Arch Hour: 2020-12-17

Topics

Please enter your proposed topics for discussion here.
In Lean Coffee Style (link1, link2), we will vote on which topics the group wants to discuss and time-box the discussion to 10 or 15mns → 5mns (if re-voted) → 5mns (if re-voted).

  • External Guests in 2021 - In the past, we’ve invited special guests from other orgs, including a QA expert and an MFE expert. What topics/specialties would folks be interested for guests for next year? (Could also be from another edx-internal function or from the community.)

  • Early thoughts on approaches to splitting LMS and Studio (link) +1 +1 +1+1

    • CMS and LMS share code and a common database

    • A few approaches to separate

      • Approach 1: Duplicate code as a first step → kill unneeded code → evolve duplicated code separately

        • Approach 1a: Duplicate the code, continue to share the database (at least initially)

        • Approach 1b: Duplicate the code, duplicate the database

      • Approach 2: Extract code

        • Approach 2a: Extract common utility code

        • Approach 2b: Extract features

      • Approach 3: Install edx-platform as a library

        • LMS and CMS are Django projects, installing apps from elsewhere

    • Open Questions

      • Would we split the workers at some point, would we want to pull code jail into a separate service?

      • Would there ever be certain apps/features that are only for LMS or only for CMS?

        • dimensions to consider

          • ownership

          • coupling & cohesion

          • database/storage

        • event-driven - allows for data duplication more easily between LMS and CMS

        • access control - allows

  • Best Practices for having frontend code fail gracefully when backend APIs go down +2

    • When we upgrade backend services, the frontend also fails

    • ex: admin portal
      portal.edx.org
      https://github.com/edx/frontend-app-admin-portal/blob/master/src/components/TableComponent/index.jsx#L105-L114



    • ex: When SRE & Purchase upgraded ecommerce to avoid using an EOL database they decided it was ok that payment showed errors for a bit (partially because it was hard to fix)

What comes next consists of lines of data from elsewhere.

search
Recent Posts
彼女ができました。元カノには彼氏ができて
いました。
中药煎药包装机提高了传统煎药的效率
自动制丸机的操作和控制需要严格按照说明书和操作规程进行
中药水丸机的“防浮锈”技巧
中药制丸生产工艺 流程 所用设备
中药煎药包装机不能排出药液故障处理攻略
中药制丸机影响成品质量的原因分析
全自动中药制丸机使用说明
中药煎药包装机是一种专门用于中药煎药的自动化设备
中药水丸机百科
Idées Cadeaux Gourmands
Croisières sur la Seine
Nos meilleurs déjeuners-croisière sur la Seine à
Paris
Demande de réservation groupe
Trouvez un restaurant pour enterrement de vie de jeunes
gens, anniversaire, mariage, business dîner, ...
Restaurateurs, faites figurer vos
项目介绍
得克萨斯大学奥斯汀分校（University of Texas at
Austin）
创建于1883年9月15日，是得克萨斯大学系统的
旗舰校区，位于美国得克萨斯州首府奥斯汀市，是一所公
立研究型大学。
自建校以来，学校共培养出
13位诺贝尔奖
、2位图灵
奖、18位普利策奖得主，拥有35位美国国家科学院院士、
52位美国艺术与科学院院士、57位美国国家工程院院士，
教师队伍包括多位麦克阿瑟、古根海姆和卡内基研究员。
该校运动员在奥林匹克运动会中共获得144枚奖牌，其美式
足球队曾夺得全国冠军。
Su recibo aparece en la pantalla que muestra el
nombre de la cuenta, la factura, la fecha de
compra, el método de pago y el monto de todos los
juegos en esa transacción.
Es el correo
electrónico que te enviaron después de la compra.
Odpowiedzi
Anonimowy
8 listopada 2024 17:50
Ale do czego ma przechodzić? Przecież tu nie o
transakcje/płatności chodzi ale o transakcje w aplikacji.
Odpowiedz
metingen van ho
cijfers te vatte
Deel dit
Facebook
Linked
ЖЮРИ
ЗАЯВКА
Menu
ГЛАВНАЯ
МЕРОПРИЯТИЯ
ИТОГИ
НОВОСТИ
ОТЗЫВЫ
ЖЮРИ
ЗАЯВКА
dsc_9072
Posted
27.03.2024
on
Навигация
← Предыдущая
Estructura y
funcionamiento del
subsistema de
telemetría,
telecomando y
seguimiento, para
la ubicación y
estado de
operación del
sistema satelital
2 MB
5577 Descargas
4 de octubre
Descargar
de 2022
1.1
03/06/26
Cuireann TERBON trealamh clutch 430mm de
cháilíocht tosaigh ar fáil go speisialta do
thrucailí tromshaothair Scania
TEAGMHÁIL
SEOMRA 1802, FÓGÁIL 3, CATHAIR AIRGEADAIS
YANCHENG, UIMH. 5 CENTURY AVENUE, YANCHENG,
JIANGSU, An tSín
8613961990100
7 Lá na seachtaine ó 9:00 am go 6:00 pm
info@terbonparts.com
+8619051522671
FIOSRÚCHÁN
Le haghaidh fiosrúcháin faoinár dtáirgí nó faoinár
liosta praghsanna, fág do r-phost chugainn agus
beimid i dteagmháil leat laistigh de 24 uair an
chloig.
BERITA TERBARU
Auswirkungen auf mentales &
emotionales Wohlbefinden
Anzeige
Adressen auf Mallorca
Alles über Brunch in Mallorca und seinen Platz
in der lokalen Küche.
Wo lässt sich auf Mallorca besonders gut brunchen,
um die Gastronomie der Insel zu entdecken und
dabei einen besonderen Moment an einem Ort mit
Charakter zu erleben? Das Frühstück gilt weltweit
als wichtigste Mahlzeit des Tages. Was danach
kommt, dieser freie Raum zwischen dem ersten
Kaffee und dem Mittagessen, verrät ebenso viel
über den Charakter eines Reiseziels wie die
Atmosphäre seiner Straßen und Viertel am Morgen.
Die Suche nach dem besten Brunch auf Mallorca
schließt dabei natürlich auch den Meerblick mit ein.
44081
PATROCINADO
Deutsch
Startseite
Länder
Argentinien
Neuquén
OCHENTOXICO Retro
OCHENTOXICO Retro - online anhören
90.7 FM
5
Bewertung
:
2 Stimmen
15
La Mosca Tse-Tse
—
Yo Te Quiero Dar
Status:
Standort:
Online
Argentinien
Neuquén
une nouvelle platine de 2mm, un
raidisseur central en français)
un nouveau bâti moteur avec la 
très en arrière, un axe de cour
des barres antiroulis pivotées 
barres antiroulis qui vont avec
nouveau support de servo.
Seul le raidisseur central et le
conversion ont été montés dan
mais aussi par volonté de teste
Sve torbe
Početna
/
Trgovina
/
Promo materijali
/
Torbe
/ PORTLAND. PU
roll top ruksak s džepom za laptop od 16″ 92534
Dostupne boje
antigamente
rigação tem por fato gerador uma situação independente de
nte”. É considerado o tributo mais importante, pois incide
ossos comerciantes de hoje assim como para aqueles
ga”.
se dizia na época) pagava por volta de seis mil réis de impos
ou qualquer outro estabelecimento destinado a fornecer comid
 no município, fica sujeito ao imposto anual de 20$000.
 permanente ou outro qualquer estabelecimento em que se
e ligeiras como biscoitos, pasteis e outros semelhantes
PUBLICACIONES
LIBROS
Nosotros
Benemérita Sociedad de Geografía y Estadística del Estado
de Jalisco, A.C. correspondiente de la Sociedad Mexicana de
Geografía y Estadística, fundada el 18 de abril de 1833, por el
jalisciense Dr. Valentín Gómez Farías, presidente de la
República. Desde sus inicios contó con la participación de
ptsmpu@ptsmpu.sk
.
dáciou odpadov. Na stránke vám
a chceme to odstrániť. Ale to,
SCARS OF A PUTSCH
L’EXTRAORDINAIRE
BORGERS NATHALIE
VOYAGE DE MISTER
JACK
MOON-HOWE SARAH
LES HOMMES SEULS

    • It’s currently inconsistent - only available if the MFE chose to handle it

    • From frontend-platform’s perspective, it raises the error up to the caller

    • Can there be a toolbox for FE developers to choose from to handle graceful degradation?

      • Error page

      • Spinner

      • Banner

      • Message: "Oops, an error has occurred, please check our <status page> or reach out to <support> if you continue to see this message"

    • How to prioritize this effort?

      • Options

        • Have the default in frontend-platform be opinionated and fail strongly - the squad can then override ("How do we make the right way the easy way")

        • Don’t do the upgrade for the squad until the squad has demonstrated they are aware of this issue or addressed the issue

    • Currently it defaults to an error page with the message: “An unexpected error occurred. Please click the button below to refresh the page.”

    • ACTION @Adam Blackwell (Deactivated) and @Nimisha Asthagiri (Deactivated) to see what we can do with @Stacey Messier (Deactivated) and @Adam Butterworth (Deactivated) on improving the UX/UI of our default error page.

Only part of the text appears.